A Carry-lookahead Adder is more efficient, but more complicated.
The Arithmetic Logic Unit
Our ALU will compute a set of functions on two 16 bit numbers. The chosen function will depend on six control bits - leading to $2^6 = 64$ possible different functions, although there are probably only about 18 interesting ones.
Control bit:
zx - zero the x input
nx - negate the x input (after zeroing if requested)
zy - zero the y input
ny - negate the y input (after zeroing if requested)
f - function, 1: Add, 0: And
no - negate the output
For example, if zx, nx and f were 1, we would:
- Zero the
xinput, giving0000000000000000. - Negative it, giving
1111111111111111 = -1. - Add
yandx, givingy - 1.
This was designed manually, thinking backwards from the list of functions the authors wished to support.
Exercises
Half Adder
a b | sum carry
0 0 | 0 0
0 1 | 1 0
1 0 | 1 0
1 1 | 0 1
sum = XOR(a, b)
carry = AND(a, b)
Full Adder
a b c | sum carry
0 0 0 | 0 0
0 0 1 | 1 0
0 1 0 | 1 0
0 1 1 | 0 1
1 0 0 | 1 0
1 0 1 | 0 1
1 1 0 | 0 1
1 1 1 | 1 1
sum = XOR(XOR(a, b), c)
carry = OR(AND(a, b), AND(b, c), AND(a, c))
Looking at answers on the internet, most people combined two Half-adders here.
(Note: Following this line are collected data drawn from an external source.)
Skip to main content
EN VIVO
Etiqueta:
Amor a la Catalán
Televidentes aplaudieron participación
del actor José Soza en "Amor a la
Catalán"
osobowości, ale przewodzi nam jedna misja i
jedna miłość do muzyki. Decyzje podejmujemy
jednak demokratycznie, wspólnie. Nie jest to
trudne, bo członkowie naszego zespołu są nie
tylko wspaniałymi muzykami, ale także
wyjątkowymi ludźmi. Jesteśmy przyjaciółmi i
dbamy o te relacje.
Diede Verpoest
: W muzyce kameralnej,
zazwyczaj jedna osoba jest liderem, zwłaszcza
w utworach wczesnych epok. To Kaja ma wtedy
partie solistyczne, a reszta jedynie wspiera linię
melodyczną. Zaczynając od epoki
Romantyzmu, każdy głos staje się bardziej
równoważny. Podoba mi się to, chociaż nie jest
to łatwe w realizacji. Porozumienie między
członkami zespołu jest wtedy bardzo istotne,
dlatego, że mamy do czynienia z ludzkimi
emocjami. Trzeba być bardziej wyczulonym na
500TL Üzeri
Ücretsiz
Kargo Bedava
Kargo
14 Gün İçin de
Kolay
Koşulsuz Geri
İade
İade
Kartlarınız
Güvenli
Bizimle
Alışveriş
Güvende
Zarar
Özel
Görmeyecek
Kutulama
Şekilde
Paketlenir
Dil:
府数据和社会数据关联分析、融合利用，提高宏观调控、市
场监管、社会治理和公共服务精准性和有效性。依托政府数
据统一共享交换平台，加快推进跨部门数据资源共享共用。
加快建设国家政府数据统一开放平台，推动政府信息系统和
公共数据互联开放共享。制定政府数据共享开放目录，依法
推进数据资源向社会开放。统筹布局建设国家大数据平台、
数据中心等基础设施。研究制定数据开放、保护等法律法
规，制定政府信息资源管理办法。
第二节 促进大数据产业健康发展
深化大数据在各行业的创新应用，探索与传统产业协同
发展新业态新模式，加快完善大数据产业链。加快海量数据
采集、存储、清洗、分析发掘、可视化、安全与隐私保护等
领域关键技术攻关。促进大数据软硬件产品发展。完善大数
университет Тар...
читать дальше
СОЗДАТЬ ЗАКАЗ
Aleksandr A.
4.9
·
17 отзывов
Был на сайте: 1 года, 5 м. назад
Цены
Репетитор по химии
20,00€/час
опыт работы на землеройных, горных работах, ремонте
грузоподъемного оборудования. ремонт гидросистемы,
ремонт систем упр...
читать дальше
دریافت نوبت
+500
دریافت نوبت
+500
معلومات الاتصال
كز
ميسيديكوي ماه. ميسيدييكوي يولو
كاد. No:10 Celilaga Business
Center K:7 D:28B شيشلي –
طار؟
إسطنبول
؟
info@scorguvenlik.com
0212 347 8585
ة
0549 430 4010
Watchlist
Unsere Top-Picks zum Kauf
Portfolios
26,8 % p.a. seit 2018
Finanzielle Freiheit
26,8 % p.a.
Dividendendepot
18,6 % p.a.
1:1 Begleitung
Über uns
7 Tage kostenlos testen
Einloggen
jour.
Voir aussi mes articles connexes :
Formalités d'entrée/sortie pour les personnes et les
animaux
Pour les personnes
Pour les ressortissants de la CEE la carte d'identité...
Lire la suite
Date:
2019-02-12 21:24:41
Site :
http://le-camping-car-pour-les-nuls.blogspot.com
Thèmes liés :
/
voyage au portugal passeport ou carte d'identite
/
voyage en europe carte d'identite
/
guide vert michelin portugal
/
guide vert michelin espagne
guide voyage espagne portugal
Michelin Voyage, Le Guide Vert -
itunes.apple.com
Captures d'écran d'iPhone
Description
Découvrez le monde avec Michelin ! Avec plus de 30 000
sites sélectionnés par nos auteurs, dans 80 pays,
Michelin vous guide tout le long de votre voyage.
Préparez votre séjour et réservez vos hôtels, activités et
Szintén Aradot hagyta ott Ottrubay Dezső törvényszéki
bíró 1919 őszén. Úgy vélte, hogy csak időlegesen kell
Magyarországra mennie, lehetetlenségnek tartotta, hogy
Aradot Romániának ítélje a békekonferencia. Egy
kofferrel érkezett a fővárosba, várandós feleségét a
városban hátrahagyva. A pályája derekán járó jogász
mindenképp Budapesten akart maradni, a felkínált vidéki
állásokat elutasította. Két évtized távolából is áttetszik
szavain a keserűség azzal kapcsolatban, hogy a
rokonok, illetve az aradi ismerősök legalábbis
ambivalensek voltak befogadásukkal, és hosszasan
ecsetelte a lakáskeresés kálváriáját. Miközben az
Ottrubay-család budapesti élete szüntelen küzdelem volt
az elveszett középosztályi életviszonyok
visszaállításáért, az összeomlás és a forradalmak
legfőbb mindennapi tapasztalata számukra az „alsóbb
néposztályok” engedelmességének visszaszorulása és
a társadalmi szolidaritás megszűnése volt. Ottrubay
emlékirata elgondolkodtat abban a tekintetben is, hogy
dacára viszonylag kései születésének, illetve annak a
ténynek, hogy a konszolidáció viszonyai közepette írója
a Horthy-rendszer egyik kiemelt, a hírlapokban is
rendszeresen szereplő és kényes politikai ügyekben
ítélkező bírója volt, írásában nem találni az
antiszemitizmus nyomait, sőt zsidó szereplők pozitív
Wikipedia on the other hand has the same logic for the sum, but uses one fewer AND gates on the carry by ANDing with XOR(a, b) instead (src).
Adder
For the adder I implemented a Ripple Carry Adder:
CHIP Add16 {
IN a[16], b[16];
OUT out[16];
PARTS:
HalfAdder(a=a[0], b=b[0], carry=c0, sum=out[0]);
FullAdder(a=a[1], b=b[1], c=c0, carry=c1, sum=out[1]);
FullAdder(a=a[2], b=b[2], c=c1, carry=c2, sum=out[2]);
// ...
FullAdder(a=a[15], b=b[15], c=c14, carry=c15, sum=out[15]);
}
And for the Incrementer (saving mostly so I remember the syntax):
CHIP Inc16 {
IN in[16];
OUT out[16];
PARTS:
Add16(a=in, b[0]=true, b[1..15]=false, out=out);
}
The ALU
For the ALU it seems wise to create a new block that applies the “maybe zero, maybe negate” logic.
A chip can have multiple out wires (which is useful for the “is result zero” and “is result negative” flags).
Extend turns 0 into 0000000000000000 and 1 into 1111111111111111:
CHIP Extend {
IN in; // bit to extend
OUT out[16]; // 16-bit output
PARTS:
Mux16(a=false, b=true, sel=in, out=out);
}
CondZero conditionally zeroes a value:
CHIP CondZero {
IN
in[16], // 16-bit input
z; // zero the input?
OUT
out[16]; // 16-bit output
PARTS:
Not(in=z, out=notz);
Extend(in=notz, out=notz16);
And16(a=in, b=notz16, out=out);
}
Actually thinking about it, I could get rid of Extend and just do:
Mux16(a=true, b=false, sel=z, out=mask);
And16(a=in, b=mask, out=out);
CondNeg conditionally negates a value:
CHIP CondNeg {
IN
in[16], // 16-bit input
n; // negate the input?
OUT
out[16]; // 16-bit output
PARTS:
Not16(in=in, out=notin);
Mux16(a=in, b=notin, sel=n, out=out);
}
IsZero checks if a value is zero:
CHIP IsZero {
IN in[16];
OUT out;
PARTS:
Or(a=in[0], b=in[1], out=a);
Or(a=in[2], b=in[3], out=b);
Or(a=in[4], b=in[5], out=c);
Or(a=in[6], b=in[7], out=d);
Or(a=in[8], b=in[9], out=e);
Or(a=in[10], b=in[11], out=f);
Or(a=in[12], b=in[13], out=g);
Or(a=in[14], b=in[15], out=h);
Or(a=a, b=b, out=i);
Or(a=c, b=d, out=j);
Or(a=e, b=f, out=k);
Or(a=g, b=h, out=l);
Or(a=i, b=j, out=m);
Or(a=l, b=l, out=n);
Or(a=m, b=n, out=o);
Not(in=o, out=out);
}
And putting this all together we can construct our ALU:
// Implementation: the ALU logic manipulates the x and y inputs
// and operates on the resulting values, as follows:
// if (zx == 1) set x = 0 // 16-bit constant
// if (nx == 1) set x = !x // bitwise not
// if (zy == 1) set y = 0 // 16-bit constant
// if (ny == 1) set y = !y // bitwise not
// if (f == 1) set out = x + y // integer 2's complement addition
// if (f == 0) set out = x & y // bitwise and
// if (no == 1) set out = !out // bitwise not
// if (out == 0) set zr = 1
// if (out < 0) set ng = 1
CHIP ALU {
IN
x[16], y[16], // 16-bit inputs
zx, // zero the x input?
nx, // negate the x input?
zy, // zero the y input?
ny, // negate the y input?
f, // compute out = x + y (if 1) or x & y (if 0)
no; // negate the out output?
OUT
out[16], // 16-bit output
zr, // 1 if (out == 0), 0 otherwise
ng; // 1 if (out < 0), 0 otherwise
PARTS:
CondZero(in=x, z=zx, out=x1);
CondZero(in=y, z=zy, out=y1);
CondNeg(in=x1, n=nx, out=x2);
CondNeg(in=y1, n=ny, out=y2);
And16(a=x2, b=y2, out=and);
Add16(a=x2, b=y2, out=add);
Mux16(a=and, b=add, sel=f, out=res);
CondNeg(in=res, n=no, out=out, out=out2, out[15]=ng);
IsZero(in=out2, out=zr);
}